The watch commanders were always calling for acid washes at Central Station. They had an air-deodorizing machine going most of the time and burned incense sticks in the report room. Cops would come on duty, sniff the air, and say, “Is it a three- or four-stick day?”
Finally, Gert Von Braun had decided that Central Division smelled like one huge tennis shoe and she couldn’t get the odor out of her uniforms or her nostrils. Hollywood Station was closer to her home in the Valley and smelled much better, even though she knew it was a lot weirder than Central. She’d asked for a transfer and had gotten it.

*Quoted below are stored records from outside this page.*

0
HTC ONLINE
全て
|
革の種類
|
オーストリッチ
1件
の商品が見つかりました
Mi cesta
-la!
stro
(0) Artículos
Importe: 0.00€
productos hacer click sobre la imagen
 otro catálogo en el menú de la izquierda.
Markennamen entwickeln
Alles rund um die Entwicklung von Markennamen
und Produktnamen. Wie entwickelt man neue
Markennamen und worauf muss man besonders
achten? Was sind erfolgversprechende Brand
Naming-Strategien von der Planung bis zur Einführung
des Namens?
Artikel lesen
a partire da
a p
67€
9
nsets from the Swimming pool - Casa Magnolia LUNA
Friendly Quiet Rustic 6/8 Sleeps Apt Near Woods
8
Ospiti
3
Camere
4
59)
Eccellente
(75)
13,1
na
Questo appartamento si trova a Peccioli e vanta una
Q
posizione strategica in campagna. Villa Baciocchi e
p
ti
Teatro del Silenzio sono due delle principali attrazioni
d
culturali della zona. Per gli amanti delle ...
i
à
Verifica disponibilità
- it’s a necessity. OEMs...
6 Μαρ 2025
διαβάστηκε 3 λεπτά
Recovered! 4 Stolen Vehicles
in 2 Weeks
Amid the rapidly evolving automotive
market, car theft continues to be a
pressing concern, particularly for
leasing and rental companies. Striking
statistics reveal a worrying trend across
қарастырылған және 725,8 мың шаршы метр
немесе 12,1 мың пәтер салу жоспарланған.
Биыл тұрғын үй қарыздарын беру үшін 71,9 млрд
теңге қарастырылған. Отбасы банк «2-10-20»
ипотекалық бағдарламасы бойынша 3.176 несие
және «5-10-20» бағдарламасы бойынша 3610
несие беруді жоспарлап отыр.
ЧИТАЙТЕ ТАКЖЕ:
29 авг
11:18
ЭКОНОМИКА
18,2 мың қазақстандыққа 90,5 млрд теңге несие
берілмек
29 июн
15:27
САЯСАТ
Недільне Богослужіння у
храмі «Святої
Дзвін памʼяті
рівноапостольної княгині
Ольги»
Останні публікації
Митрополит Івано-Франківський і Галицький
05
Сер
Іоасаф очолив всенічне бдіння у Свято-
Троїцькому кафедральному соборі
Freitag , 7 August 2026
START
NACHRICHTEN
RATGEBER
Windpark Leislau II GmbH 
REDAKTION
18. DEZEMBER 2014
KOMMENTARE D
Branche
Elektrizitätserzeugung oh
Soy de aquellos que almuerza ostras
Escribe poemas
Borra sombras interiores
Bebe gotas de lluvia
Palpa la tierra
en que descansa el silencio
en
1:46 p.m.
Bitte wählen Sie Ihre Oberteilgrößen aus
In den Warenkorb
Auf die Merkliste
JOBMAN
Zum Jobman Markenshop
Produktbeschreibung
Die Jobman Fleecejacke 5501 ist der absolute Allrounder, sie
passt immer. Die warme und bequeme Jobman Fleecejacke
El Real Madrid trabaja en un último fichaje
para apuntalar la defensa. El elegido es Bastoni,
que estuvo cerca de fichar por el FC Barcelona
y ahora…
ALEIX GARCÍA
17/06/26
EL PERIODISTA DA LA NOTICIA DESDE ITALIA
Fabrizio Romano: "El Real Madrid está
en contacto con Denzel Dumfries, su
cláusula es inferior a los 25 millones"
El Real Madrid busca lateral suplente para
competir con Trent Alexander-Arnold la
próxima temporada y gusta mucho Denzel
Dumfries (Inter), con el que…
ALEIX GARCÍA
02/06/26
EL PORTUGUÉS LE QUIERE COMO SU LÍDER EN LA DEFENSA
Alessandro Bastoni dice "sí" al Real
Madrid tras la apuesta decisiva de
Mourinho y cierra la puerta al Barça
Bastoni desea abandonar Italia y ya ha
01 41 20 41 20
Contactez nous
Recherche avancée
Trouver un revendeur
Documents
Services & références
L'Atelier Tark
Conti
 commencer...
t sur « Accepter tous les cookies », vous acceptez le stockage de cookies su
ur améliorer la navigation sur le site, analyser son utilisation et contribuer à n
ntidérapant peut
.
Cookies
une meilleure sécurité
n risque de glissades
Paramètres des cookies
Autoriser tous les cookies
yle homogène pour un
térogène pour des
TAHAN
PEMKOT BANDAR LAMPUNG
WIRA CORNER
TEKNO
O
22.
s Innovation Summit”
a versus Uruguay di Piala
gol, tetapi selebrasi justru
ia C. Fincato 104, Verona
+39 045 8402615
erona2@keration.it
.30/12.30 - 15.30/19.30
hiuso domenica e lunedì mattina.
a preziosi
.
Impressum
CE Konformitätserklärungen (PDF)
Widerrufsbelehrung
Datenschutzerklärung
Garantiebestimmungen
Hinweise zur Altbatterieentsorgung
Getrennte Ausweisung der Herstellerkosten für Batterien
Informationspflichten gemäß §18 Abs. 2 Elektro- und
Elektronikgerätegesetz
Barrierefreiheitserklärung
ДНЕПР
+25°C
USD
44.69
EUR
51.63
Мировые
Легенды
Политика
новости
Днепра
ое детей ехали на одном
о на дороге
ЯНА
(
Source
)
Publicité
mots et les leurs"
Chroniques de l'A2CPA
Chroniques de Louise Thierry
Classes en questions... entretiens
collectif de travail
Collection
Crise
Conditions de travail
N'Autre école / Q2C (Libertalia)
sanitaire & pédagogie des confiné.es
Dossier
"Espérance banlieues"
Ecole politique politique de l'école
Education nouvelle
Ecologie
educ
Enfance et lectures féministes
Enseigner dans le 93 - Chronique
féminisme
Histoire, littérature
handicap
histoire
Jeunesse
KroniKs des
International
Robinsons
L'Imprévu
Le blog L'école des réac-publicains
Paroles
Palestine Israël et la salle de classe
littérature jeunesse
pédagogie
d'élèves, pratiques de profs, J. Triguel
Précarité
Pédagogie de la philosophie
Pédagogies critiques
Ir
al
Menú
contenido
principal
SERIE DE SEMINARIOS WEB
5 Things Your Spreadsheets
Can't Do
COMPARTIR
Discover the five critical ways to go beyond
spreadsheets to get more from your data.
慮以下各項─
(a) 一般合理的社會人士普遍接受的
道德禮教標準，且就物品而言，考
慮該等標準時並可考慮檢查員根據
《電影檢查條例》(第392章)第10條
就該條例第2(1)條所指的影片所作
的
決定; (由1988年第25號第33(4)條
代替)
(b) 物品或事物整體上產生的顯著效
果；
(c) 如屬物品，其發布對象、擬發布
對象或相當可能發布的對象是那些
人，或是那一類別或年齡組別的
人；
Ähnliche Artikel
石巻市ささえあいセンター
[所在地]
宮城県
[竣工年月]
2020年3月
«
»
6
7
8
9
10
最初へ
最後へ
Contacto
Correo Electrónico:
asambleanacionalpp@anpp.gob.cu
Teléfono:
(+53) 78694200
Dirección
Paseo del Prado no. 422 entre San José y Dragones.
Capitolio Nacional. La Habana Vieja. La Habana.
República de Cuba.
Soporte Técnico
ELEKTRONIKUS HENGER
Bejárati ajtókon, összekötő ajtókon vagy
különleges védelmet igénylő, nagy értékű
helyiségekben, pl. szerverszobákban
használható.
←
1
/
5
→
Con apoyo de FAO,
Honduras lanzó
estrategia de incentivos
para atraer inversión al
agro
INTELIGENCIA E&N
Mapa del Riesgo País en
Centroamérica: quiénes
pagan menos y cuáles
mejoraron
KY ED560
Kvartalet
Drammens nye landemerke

Coppers at Hollywood Station noticed that Gert carried everything but a rocket launcher in her war bag, which was not actually a bag but a huge black suitcase on wheels. And the cops at Hollywood Station discovered quickly that Gert had “ETS,” which was what they called explosive temper syndrome, especially when she’d come puffing out of the station into the parking lot, red faced in the summer heat, dragging her load while her partner lagged behind with a beanbag shotgun as well as the Remington 870 one-shot-and-you-rot model.